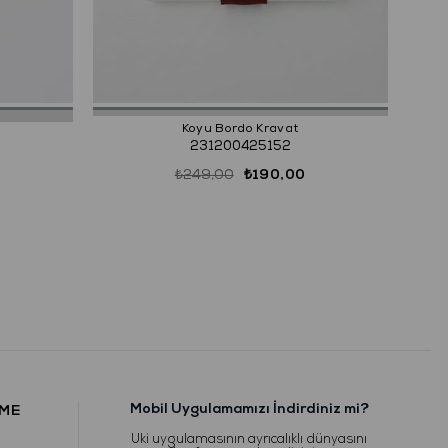
Koyu Bordo Kravat
231200425152
₺249,00
₺190,00
Mobil Uygulamamızı İndirdiniz mi?
RME
Uki uygulamasının ayrıcalıklı dünyasını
++++++++
*Exercise aim*. Output nothing except an exact copy of the records above, with the images left out.

*Task answer*.
Koyu Bordo Kravat
231200425152
₺249,00
₺190,00
Mobil Uygulamamızı İndirdiniz mi?
RME
Uki uygulamasının ayrıcalıklı dünyasını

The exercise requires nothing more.